Da ultimo, ci hanno pensato due studenti, guarda caso dell’università di Oslo. I due svedesi, Anders Sørbo e Richard Bjerkøe, hanno pubblicato una tesi in cui, dopo aver studiato l’ultimo decennio dell’industria discografica del loro Paese, hanno concluso che le denunce delle major del disco erano solo un bluff.
Se anche è vero che le case discografiche hanno leggermente ridotto le loro stime di crescita per via della pirateria, non è stato lo stesso per gli artisti che, invece, grazie al tam tam della rete ed al filesharing, sono riusciti a promuoversi ed a guadagnare di più attraverso le esibizioni live. I soldi, dunque, non vengono più dalla vendita dei cd o degli mp3, i cui proventi costituiscono meno della metà del reddito dei musicisti. Sono i concerti quelli che rendono (così come era nel settecento e nell’ottocento).
Si comprende dunque quanto falsa sia l’affermazione secondo cui la pirateria uccide la musica…

A Roma è stata appena presentata la ricerca IPSOS 2011 sulla circolazione di contenuti fuori dai canali ufficiali. A presiedere la relazione c’erano le teste dell’antipirateria: Filippo Roviglioni, presidente della FAPAV (Federazione Anti Pirateria Audio Visuale), Stefano Mannoni, commissario dell’Agcom, Nicolas Seydoux, presidente della ALPA (Association de Lutte contre la Piraterie Audiovisuelle), infine Fabrizio Del Noce, ora direttore di RaiFiction.

La ricerca ha confermato i dati dell’ultimo censimento: la pirateria in Italia è in aumento. Il 37% degli italiani è pirata. Si tratta di giovani tra i 15 e 34 anni, di buona istruzione, con una forte propensione all’uso tecnologico. Viene anche meno il mito della scarsa qualità del materiale scaricato: gli intervistati, infatti, si sono dimostrati in larga parte soddisfatti della resa dei contenuti pirata. Il 50% delle motivazioni che spingono alla pirateria sembra infine girare intorno al risparmio e alla facilità di reperimento del materiale (rapido e casalingo). Eppure gli incassi dell’industria cinematografica hanno segnato un netto incremento (+23%). E questo anche grazie a titoli come “Avatar” e “Benvenuti al Sud“. Le previsioni per il 2011 sono altrettanto rosee, frutto soprattutto del sol out di “Qualunquemente” e l’ultimo di Checco Zalone. E ciò conferma una circostanza interessante: la pirateria si contrasta anche con la qualità dei prodotti.

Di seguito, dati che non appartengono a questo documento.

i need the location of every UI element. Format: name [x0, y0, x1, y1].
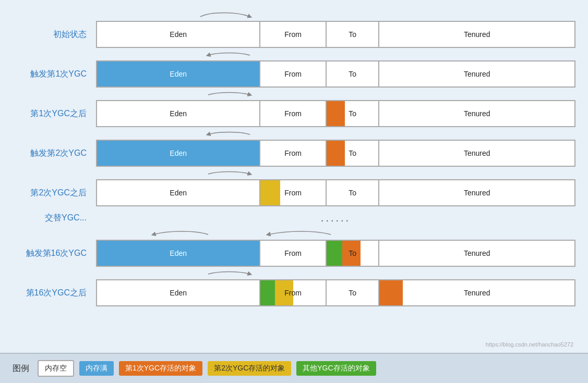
row-initial: 初始状态 Eden From To Tenured — [13, 21, 575, 48]
arrow-row-6-7 — [13, 270, 575, 278]
seg-tenured-5: Tenured — [379, 241, 574, 266]
label-ygc16-trigger: 触发第16次YGC — [13, 248, 96, 259]
row-after-ygc2: 第2次YGC之后 Eden From To Tenured — [13, 179, 575, 206]
arrow-row-0-1 — [13, 51, 575, 59]
seg-eden-4: Eden — [97, 180, 260, 205]
seg-to-1: To — [327, 61, 380, 87]
dots-label: 交替YGC... — [13, 213, 96, 224]
dots-row: 交替YGC... ...... — [13, 209, 575, 226]
legend-item-other-ygc: 其他YGC存活的对象 — [296, 361, 376, 376]
seg-to-5: To — [327, 241, 380, 266]
seg-to-0: To — [327, 22, 380, 47]
seg-eden-0: Eden — [97, 22, 260, 47]
membar-initial: Eden From To Tenured — [96, 21, 575, 48]
seg-to-3: To — [327, 141, 380, 166]
page-wrapper: 初始状态 Eden From To Tenured — [0, 0, 588, 383]
arrow-row-1-2 — [13, 91, 575, 99]
seg-from-2: From — [260, 101, 327, 126]
row-after-ygc16: 第16次YGC之后 Eden From To Tenured — [13, 279, 575, 306]
label-after-ygc16: 第16次YGC之后 — [13, 288, 96, 299]
legend-title: 图例 — [13, 363, 29, 374]
watermark: https://blog.csdn.net/hanchao5272 — [486, 341, 573, 348]
legend-bar: 图例 内存空 内存满 第1次YGC存活的对象 第2次YGC存活的对象 其他YGC… — [0, 353, 588, 383]
membar-ygc16-trigger: Eden From To Tenured — [96, 240, 575, 267]
legend-item-full: 内存满 — [79, 361, 114, 376]
label-ygc2-trigger: 触发第2次YGC — [13, 148, 96, 159]
row-ygc2-trigger: 触发第2次YGC Eden From To Tenured — [13, 140, 575, 167]
seg-eden-6: Eden — [97, 280, 260, 305]
row-ygc1-trigger: 触发第1次YGC Eden From To Tenured — [13, 60, 575, 88]
seg-tenured-0: Tenured — [379, 22, 574, 47]
label-ygc1-trigger: 触发第1次YGC — [13, 69, 96, 80]
seg-eden-5: Eden — [97, 241, 260, 266]
seg-eden-1: Eden — [97, 61, 260, 87]
seg-from-4: From — [260, 180, 327, 205]
membar-after-ygc2: Eden From To Tenured — [96, 179, 575, 206]
seg-tenured-6: Tenured — [379, 280, 574, 305]
arrow-row-3-4 — [13, 170, 575, 178]
legend-item-ygc2: 第2次YGC存活的对象 — [208, 361, 291, 376]
seg-to-2: To — [327, 101, 380, 126]
seg-tenured-3: Tenured — [379, 141, 574, 166]
arrow-row-dots-6 — [13, 228, 575, 239]
seg-tenured-1: Tenured — [379, 61, 574, 87]
seg-from-1: From — [260, 61, 327, 87]
seg-tenured-2: Tenured — [379, 101, 574, 126]
membar-ygc2-trigger: Eden From To Tenured — [96, 140, 575, 167]
seg-from-0: From — [260, 22, 327, 47]
seg-from-3: From — [260, 141, 327, 166]
label-after-ygc2: 第2次YGC之后 — [13, 188, 96, 199]
membar-ygc1-trigger: Eden From To Tenured — [96, 60, 575, 88]
arrow-row-initial — [13, 9, 575, 20]
legend-item-ygc1: 第1次YGC存活的对象 — [119, 361, 202, 376]
membar-after-ygc1: Eden From To Tenured — [96, 100, 575, 127]
row-after-ygc1: 第1次YGC之后 Eden From To Tenured — [13, 100, 575, 127]
label-initial: 初始状态 — [13, 29, 96, 40]
label-after-ygc1: 第1次YGC之后 — [13, 108, 96, 119]
seg-tenured-4: Tenured — [379, 180, 574, 205]
legend-item-empty: 内存空 — [38, 360, 74, 377]
seg-to-6: To — [327, 280, 380, 305]
dots-content: ...... — [96, 212, 575, 224]
row-ygc16-trigger: 触发第16次YGC Eden From To Tenured — [13, 240, 575, 267]
seg-eden-3: Eden — [97, 141, 260, 166]
arrow-row-2-3 — [13, 130, 575, 139]
seg-from-6: From — [260, 280, 327, 305]
membar-after-ygc16: Eden From To Tenured — [96, 279, 575, 306]
main-content: 初始状态 Eden From To Tenured — [0, 0, 588, 353]
seg-from-5: From — [260, 241, 327, 266]
seg-to-4: To — [327, 180, 380, 205]
seg-eden-2: Eden — [97, 101, 260, 126]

Niclas Sseydoux, che ha portato l’esperienza francese, ha detto che per il 2014 e 2015 l’industria discografica prevede un fatturato pari al solo 10% di quello che era all’inizio del secolo. In Francia, dove vi è una più capillare diffusione della banda larga rispetto all’Italia, la pirateria è più diffusa. Così sono state previste anche sanzioni più severe: multe fino a 300 mila euro o, in determinati casi, il carcere. Ma, poiché le sanzioni non sono state un valido deterrente nei confronti dei giovani, si è intervenuto con un ribasso dei prezzi su alcuni prodotti (un catalogo di oltre 5000 titoli è scaricabile a solo 2 euro) e con la famosa legge dei tre colpi.

L’esperto d’oltralpe ha poi terminato asserendo che internet non è un mezzo per meglio diffondere la diversità. Il maggior numero di download illecito è relativo a canzoni o film già noti e famosi. Quindi, secondo la sua opinione, internet non servirebbe per far conoscere lo sconosciuto, ma solo per meglio reperire il già conosciuto.